**Information supplied**.
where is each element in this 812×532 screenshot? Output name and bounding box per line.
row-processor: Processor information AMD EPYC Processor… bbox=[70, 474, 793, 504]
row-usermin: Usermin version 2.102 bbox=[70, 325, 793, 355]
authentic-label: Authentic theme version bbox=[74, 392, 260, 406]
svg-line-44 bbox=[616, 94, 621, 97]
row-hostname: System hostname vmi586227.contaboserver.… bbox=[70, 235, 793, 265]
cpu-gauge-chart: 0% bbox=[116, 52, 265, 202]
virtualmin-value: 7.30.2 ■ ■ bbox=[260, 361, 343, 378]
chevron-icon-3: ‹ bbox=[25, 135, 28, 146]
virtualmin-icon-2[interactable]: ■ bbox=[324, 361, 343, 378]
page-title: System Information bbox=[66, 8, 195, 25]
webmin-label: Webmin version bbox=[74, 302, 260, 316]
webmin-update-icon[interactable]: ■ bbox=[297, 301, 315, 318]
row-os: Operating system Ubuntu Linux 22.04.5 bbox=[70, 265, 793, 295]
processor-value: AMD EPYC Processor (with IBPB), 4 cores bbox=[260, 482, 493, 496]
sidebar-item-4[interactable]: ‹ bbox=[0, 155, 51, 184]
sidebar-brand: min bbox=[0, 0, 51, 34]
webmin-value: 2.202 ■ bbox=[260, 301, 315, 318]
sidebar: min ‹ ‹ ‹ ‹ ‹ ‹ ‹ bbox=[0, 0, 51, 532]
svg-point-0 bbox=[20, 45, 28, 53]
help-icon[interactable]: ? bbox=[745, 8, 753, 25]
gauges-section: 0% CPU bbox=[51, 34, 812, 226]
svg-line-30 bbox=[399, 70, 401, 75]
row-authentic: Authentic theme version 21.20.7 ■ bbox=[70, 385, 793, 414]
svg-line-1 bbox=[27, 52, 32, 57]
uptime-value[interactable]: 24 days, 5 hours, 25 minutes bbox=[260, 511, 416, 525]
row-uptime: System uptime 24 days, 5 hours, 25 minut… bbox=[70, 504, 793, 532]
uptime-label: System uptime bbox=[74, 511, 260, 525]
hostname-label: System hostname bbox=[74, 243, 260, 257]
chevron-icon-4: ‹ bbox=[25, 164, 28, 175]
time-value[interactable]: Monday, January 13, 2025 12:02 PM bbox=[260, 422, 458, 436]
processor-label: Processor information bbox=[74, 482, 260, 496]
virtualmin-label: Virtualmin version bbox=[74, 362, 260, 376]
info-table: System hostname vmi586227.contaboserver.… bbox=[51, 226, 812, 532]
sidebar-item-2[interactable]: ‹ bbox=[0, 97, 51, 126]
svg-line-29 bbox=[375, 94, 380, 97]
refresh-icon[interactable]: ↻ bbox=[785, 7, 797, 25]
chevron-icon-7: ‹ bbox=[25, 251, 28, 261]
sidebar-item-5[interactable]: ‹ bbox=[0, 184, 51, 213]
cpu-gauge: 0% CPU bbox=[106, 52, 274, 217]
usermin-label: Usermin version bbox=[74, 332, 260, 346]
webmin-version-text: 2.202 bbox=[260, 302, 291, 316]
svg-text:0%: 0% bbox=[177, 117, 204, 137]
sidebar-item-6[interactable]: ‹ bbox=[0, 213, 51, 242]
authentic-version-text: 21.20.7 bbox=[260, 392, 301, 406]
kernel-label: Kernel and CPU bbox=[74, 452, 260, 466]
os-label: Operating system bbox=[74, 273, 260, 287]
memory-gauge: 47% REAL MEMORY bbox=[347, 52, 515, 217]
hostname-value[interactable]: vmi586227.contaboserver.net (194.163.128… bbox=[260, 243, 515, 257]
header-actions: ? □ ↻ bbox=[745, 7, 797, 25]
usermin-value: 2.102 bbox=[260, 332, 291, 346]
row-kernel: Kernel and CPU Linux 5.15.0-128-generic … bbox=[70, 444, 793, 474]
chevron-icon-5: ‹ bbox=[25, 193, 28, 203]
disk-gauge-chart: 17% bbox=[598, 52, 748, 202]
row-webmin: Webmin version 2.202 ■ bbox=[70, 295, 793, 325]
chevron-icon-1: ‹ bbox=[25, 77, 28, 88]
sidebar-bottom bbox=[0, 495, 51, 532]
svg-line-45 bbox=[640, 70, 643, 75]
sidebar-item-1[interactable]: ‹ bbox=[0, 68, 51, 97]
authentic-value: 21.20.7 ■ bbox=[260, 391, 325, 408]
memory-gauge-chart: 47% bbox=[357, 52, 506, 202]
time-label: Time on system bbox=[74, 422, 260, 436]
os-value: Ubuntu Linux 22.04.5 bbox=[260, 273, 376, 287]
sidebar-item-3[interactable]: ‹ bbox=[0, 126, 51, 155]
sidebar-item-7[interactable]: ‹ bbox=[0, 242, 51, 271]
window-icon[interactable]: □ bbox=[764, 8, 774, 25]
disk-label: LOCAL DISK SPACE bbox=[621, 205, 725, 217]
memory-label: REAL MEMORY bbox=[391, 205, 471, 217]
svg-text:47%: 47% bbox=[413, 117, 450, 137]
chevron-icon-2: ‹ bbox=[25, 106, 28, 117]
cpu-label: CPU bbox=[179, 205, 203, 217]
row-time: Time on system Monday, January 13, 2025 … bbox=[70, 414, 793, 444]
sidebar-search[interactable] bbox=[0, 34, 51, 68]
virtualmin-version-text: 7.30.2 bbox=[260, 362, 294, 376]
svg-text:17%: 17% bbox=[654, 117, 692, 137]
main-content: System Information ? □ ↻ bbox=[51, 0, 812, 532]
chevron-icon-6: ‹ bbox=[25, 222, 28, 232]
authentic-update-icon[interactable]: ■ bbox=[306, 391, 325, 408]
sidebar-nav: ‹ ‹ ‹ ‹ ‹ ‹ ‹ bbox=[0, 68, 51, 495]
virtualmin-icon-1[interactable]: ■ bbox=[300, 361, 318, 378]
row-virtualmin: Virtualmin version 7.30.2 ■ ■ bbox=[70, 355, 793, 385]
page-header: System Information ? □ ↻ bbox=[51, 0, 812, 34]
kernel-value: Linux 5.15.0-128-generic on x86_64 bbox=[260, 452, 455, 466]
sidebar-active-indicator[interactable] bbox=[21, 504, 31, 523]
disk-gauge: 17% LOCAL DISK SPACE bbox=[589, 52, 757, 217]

**Exercise description**. Line by line, reproduce the material exactly.

**Expected answer**.
where is each element in this 812×532 screenshot? Output name and bounding box per line.
row-processor: Processor information AMD EPYC Processor… bbox=[70, 474, 793, 504]
row-usermin: Usermin version 2.102 bbox=[70, 325, 793, 355]
authentic-label: Authentic theme version bbox=[74, 392, 260, 406]
svg-line-44 bbox=[616, 94, 621, 97]
row-hostname: System hostname vmi586227.contaboserver.… bbox=[70, 235, 793, 265]
cpu-gauge-chart: 0% bbox=[116, 52, 265, 202]
virtualmin-value: 7.30.2 ■ ■ bbox=[260, 361, 343, 378]
chevron-icon-3: ‹ bbox=[25, 135, 28, 146]
virtualmin-icon-2[interactable]: ■ bbox=[324, 361, 343, 378]
page-title: System Information bbox=[66, 8, 195, 25]
webmin-label: Webmin version bbox=[74, 302, 260, 316]
webmin-update-icon[interactable]: ■ bbox=[297, 301, 315, 318]
row-os: Operating system Ubuntu Linux 22.04.5 bbox=[70, 265, 793, 295]
processor-value: AMD EPYC Processor (with IBPB), 4 cores bbox=[260, 482, 493, 496]
sidebar-item-4[interactable]: ‹ bbox=[0, 155, 51, 184]
sidebar-brand: min bbox=[0, 0, 51, 34]
webmin-value: 2.202 ■ bbox=[260, 301, 315, 318]
sidebar: min ‹ ‹ ‹ ‹ ‹ ‹ ‹ bbox=[0, 0, 51, 532]
svg-point-0 bbox=[20, 45, 28, 53]
help-icon[interactable]: ? bbox=[745, 8, 753, 25]
gauges-section: 0% CPU bbox=[51, 34, 812, 226]
svg-line-30 bbox=[399, 70, 401, 75]
row-authentic: Authentic theme version 21.20.7 ■ bbox=[70, 385, 793, 414]
svg-line-1 bbox=[27, 52, 32, 57]
uptime-value[interactable]: 24 days, 5 hours, 25 minutes bbox=[260, 511, 416, 525]
row-uptime: System uptime 24 days, 5 hours, 25 minut… bbox=[70, 504, 793, 532]
uptime-label: System uptime bbox=[74, 511, 260, 525]
hostname-label: System hostname bbox=[74, 243, 260, 257]
chevron-icon-4: ‹ bbox=[25, 164, 28, 175]
time-value[interactable]: Monday, January 13, 2025 12:02 PM bbox=[260, 422, 458, 436]
processor-label: Processor information bbox=[74, 482, 260, 496]
virtualmin-label: Virtualmin version bbox=[74, 362, 260, 376]
info-table: System hostname vmi586227.contaboserver.… bbox=[51, 226, 812, 532]
sidebar-item-2[interactable]: ‹ bbox=[0, 97, 51, 126]
svg-line-29 bbox=[375, 94, 380, 97]
refresh-icon[interactable]: ↻ bbox=[785, 7, 797, 25]
chevron-icon-7: ‹ bbox=[25, 251, 28, 261]
sidebar-item-5[interactable]: ‹ bbox=[0, 184, 51, 213]
cpu-gauge: 0% CPU bbox=[106, 52, 274, 217]
usermin-label: Usermin version bbox=[74, 332, 260, 346]
webmin-version-text: 2.202 bbox=[260, 302, 291, 316]
svg-text:0%: 0% bbox=[177, 117, 204, 137]
sidebar-item-6[interactable]: ‹ bbox=[0, 213, 51, 242]
authentic-version-text: 21.20.7 bbox=[260, 392, 301, 406]
kernel-label: Kernel and CPU bbox=[74, 452, 260, 466]
os-label: Operating system bbox=[74, 273, 260, 287]
memory-gauge: 47% REAL MEMORY bbox=[347, 52, 515, 217]
hostname-value[interactable]: vmi586227.contaboserver.net (194.163.128… bbox=[260, 243, 515, 257]
header-actions: ? □ ↻ bbox=[745, 7, 797, 25]
usermin-value: 2.102 bbox=[260, 332, 291, 346]
row-kernel: Kernel and CPU Linux 5.15.0-128-generic … bbox=[70, 444, 793, 474]
chevron-icon-5: ‹ bbox=[25, 193, 28, 203]
disk-gauge-chart: 17% bbox=[598, 52, 748, 202]
row-webmin: Webmin version 2.202 ■ bbox=[70, 295, 793, 325]
chevron-icon-1: ‹ bbox=[25, 77, 28, 88]
sidebar-bottom bbox=[0, 495, 51, 532]
svg-line-45 bbox=[640, 70, 643, 75]
sidebar-item-1[interactable]: ‹ bbox=[0, 68, 51, 97]
authentic-value: 21.20.7 ■ bbox=[260, 391, 325, 408]
memory-gauge-chart: 47% bbox=[357, 52, 506, 202]
time-label: Time on system bbox=[74, 422, 260, 436]
os-value: Ubuntu Linux 22.04.5 bbox=[260, 273, 376, 287]
sidebar-item-3[interactable]: ‹ bbox=[0, 126, 51, 155]
sidebar-item-7[interactable]: ‹ bbox=[0, 242, 51, 271]
window-icon[interactable]: □ bbox=[764, 8, 774, 25]
disk-label: LOCAL DISK SPACE bbox=[621, 205, 725, 217]
memory-label: REAL MEMORY bbox=[391, 205, 471, 217]
svg-text:47%: 47% bbox=[413, 117, 450, 137]
chevron-icon-2: ‹ bbox=[25, 106, 28, 117]
cpu-label: CPU bbox=[179, 205, 203, 217]
row-time: Time on system Monday, January 13, 2025 … bbox=[70, 414, 793, 444]
sidebar-search[interactable] bbox=[0, 34, 51, 68]
virtualmin-version-text: 7.30.2 bbox=[260, 362, 294, 376]
svg-text:17%: 17% bbox=[654, 117, 692, 137]
main-content: System Information ? □ ↻ bbox=[51, 0, 812, 532]
chevron-icon-6: ‹ bbox=[25, 222, 28, 232]
authentic-update-icon[interactable]: ■ bbox=[306, 391, 325, 408]
sidebar-nav: ‹ ‹ ‹ ‹ ‹ ‹ ‹ bbox=[0, 68, 51, 495]
virtualmin-icon-1[interactable]: ■ bbox=[300, 361, 318, 378]
row-virtualmin: Virtualmin version 7.30.2 ■ ■ bbox=[70, 355, 793, 385]
page-header: System Information ? □ ↻ bbox=[51, 0, 812, 34]
kernel-value: Linux 5.15.0-128-generic on x86_64 bbox=[260, 452, 455, 466]
sidebar-active-indicator[interactable] bbox=[21, 504, 31, 523]
disk-gauge: 17% LOCAL DISK SPACE bbox=[589, 52, 757, 217]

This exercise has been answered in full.